EUR-Lex Access to European Union law

Back to EUR-Lex homepage

This document is an excerpt from the EUR-Lex website

Document 32001R2130

Verordening (EG) nr. 2130/2001 van het Europees Parlement en de Raad van 29 oktober 2001 betreffende acties op het gebied van de hulp aan ontwortelde bevolkingsgroepen in ontwikkelingslanden in Latijns-Amerika en in Azië

PB L 287 van 31/10/2001, p. 3–7 (ES, DA, DE, EL, EN, FR, IT, NL, PT, FI, SV)

Dit document is verschenen in een speciale editie. (CS, ET, LV, LT, HU, MT, PL, SK, SL)

Legal status of the document No longer in force, Date of end of validity: 31/12/2006; opgeheven door 32006R1717

ELI: http://data.europa.eu/eli/reg/2001/2130/oj

32001R2130

Verordening (EG) nr. 2130/2001 van het Europees Parlement en de Raad van 29 oktober 2001 betreffende acties op het gebied van de hulp aan ontwortelde bevolkingsgroepen in ontwikkelingslanden in Latijns-Amerika en in Azië

Publicatieblad Nr. L 287 van 31/10/2001 blz. 0003 - 0007


Verordening (EG) nr. 2130/2001 van het Europees Parlement en de Raad

van 29 oktober 2001

betreffende acties op het gebied van de hulp aan ontwortelde bevolkingsgroepen in ontwikkelingslanden in Latijns-Amerika en in Azië

HET EUROPEES PARLEMENT EN DE RAAD VAN DE EUROPESE UNIE,

Gelet op het Verdrag tot oprichting van de Europese Gemeenschap, met name artikel 179, lid 1,

Gezien het voorstel van de Commissie(1),

Volgens de procedure van artikel 251 van het Verdrag(2),

Overwegende hetgeen volgt:

(1) In het kader van het beleid ten aanzien van vluchtelingen hebben de Verenigde Naties hun goedkeuring gehecht aan het op 28 juli 1951 in Genève gesloten Verdrag betreffende de status van vluchtelingen, het Protocol van New York van 31 januari 1967, en een groot aantal resoluties over dit onderwerp en op het gebied van de mensenrechten en het humanitair recht.

(2) De Universele verklaring van de rechten van de mens van 10 december 1948, het Internationaal Verdrag inzake burgerrechten en politieke rechten van 16 december 1966, het Internationaal Verdrag inzake economische, sociale en culturele rechten van 16 december 1966, het Verdrag inzake de uitbanning van alle vormen van discriminatie van vrouwen van 18 december 1979 en het Verdrag inzake de rechten van het kind van 20 november 1989, hebben eveneens betrekking op vluchtelingen.

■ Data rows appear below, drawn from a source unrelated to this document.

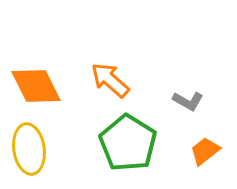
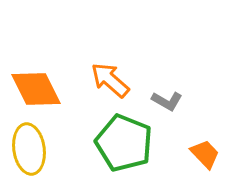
orange diamond: moved 3 px down
gray L-shape: moved 21 px left
green pentagon: moved 4 px left; rotated 10 degrees counterclockwise
orange trapezoid: moved 3 px down; rotated 84 degrees clockwise
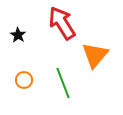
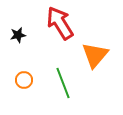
red arrow: moved 2 px left
black star: rotated 28 degrees clockwise
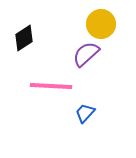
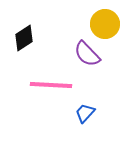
yellow circle: moved 4 px right
purple semicircle: moved 1 px right; rotated 92 degrees counterclockwise
pink line: moved 1 px up
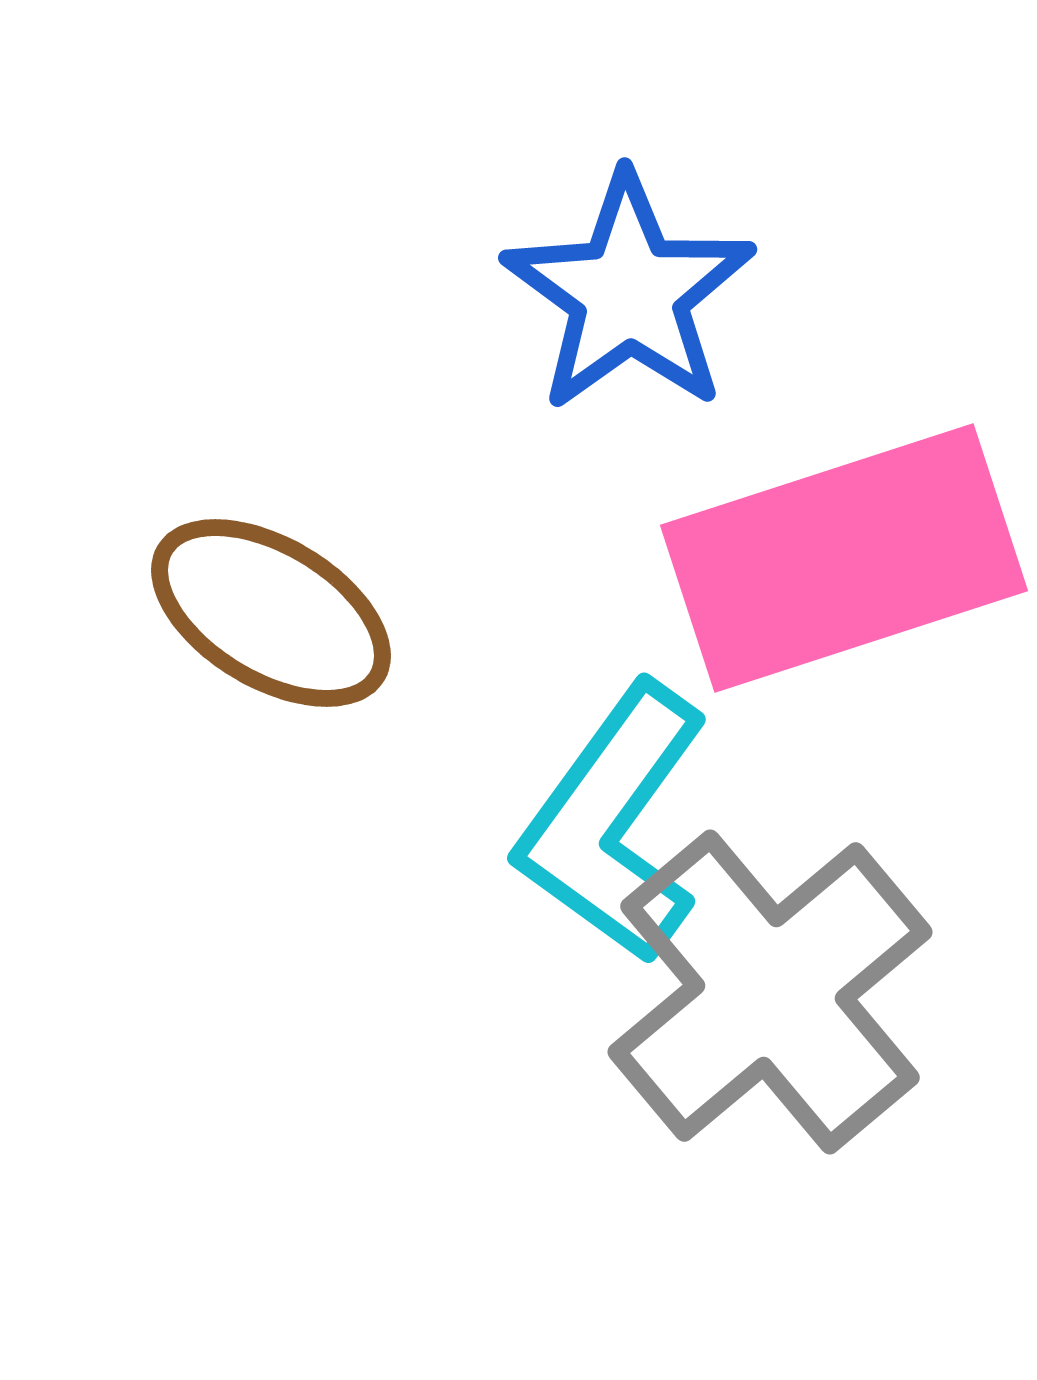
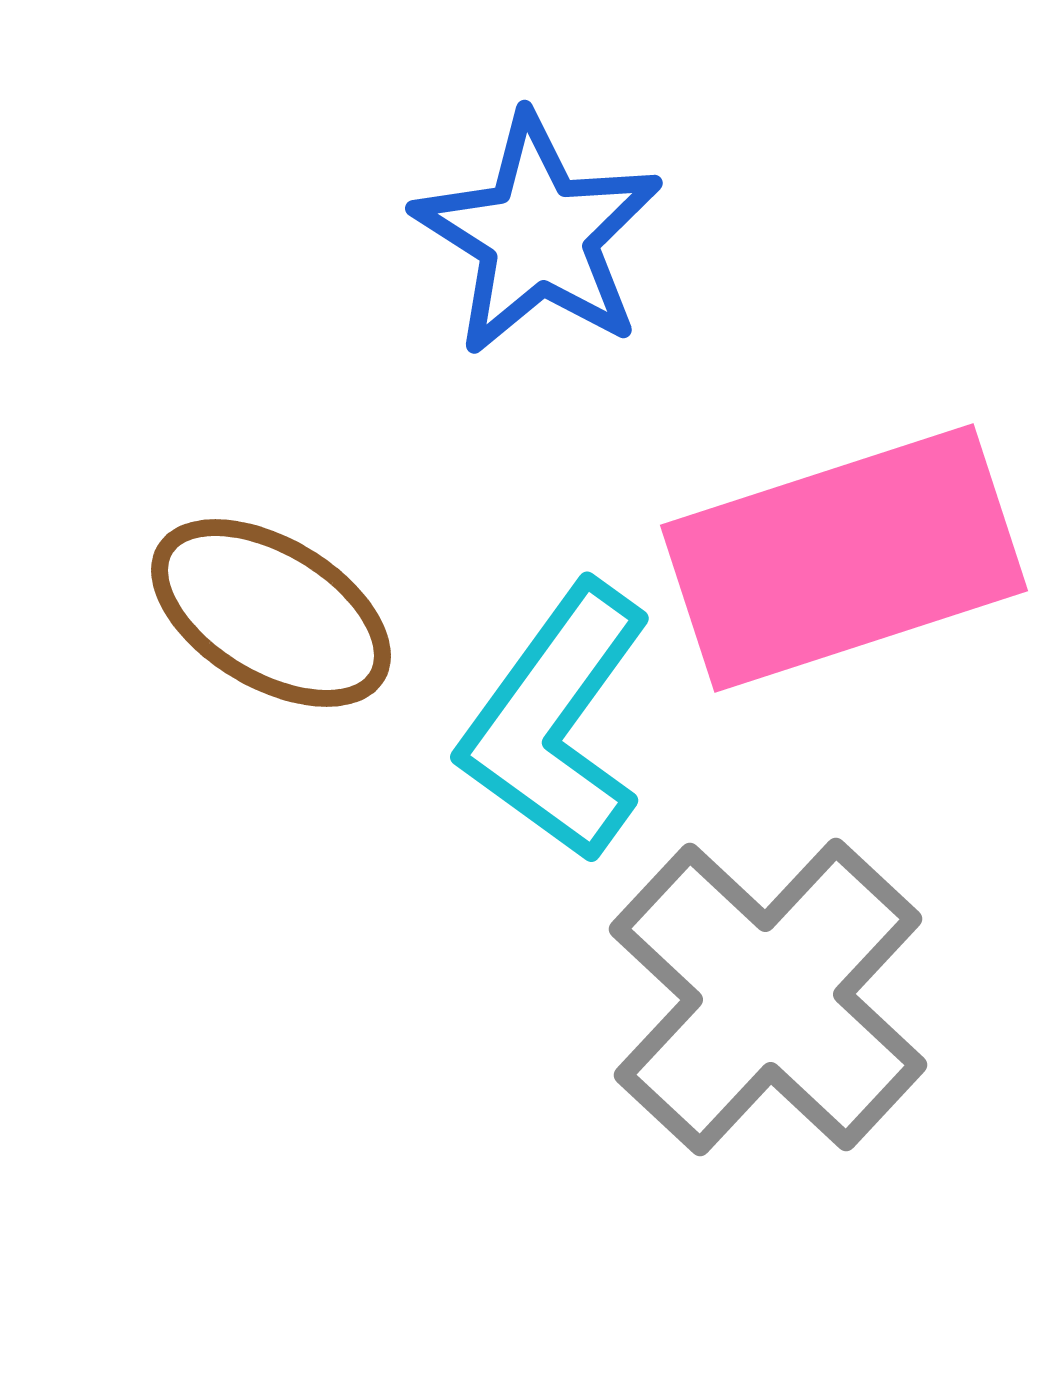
blue star: moved 91 px left, 58 px up; rotated 4 degrees counterclockwise
cyan L-shape: moved 57 px left, 101 px up
gray cross: moved 2 px left, 5 px down; rotated 7 degrees counterclockwise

(3) Het Europees Parlement heeft terzake verscheidene resoluties aangenomen, waaronder de resolutie van 16 december 1983 over hulp aan vluchtelingen in ontwikkelingslanden(3).

(4) Zowel het Europees Parlement als de Raad hebben de Gemeenschap ertoe opgeroepen zich meer in te zetten op dit gebied.

(5) Er dient een geïntegreerde, samenhangende en efficiënte strategie voor de communautaire acties op het gebied van humanitaire hulpverlening, rehabilitatie, ondersteuning van ontwortelde bevolkingsgroepen en ontwikkelingssamenwerking te worden vastgesteld teneinde een duurzaam ontwikkelingsbeleid van de Europese Gemeenschap te kunnen blijven voeren.

(6) De hulp aan ontwortelde bevolkingsgroepen dient vooral ook aan te sluiten bij de ontwikkelingsstrategie van de landen en bevolkingen waarvoor de hulp bestemd is. De acties van de Gemeenschap moeten de overgang van noodsituatie naar ontwikkelingsfase vergemakkelijken door de sociaal-economische integratie of reïntegratie van deze bevolkingsgroepen te bevorderen; tevens dienen zij rekening te houden met de noodzaak de oorzaken van gewapende conflicten weg te nemen en daartoe de vorming of versterking van democratische structuren te stimuleren en de bevolking meer bij het ontwikkelingsproces te betrekken.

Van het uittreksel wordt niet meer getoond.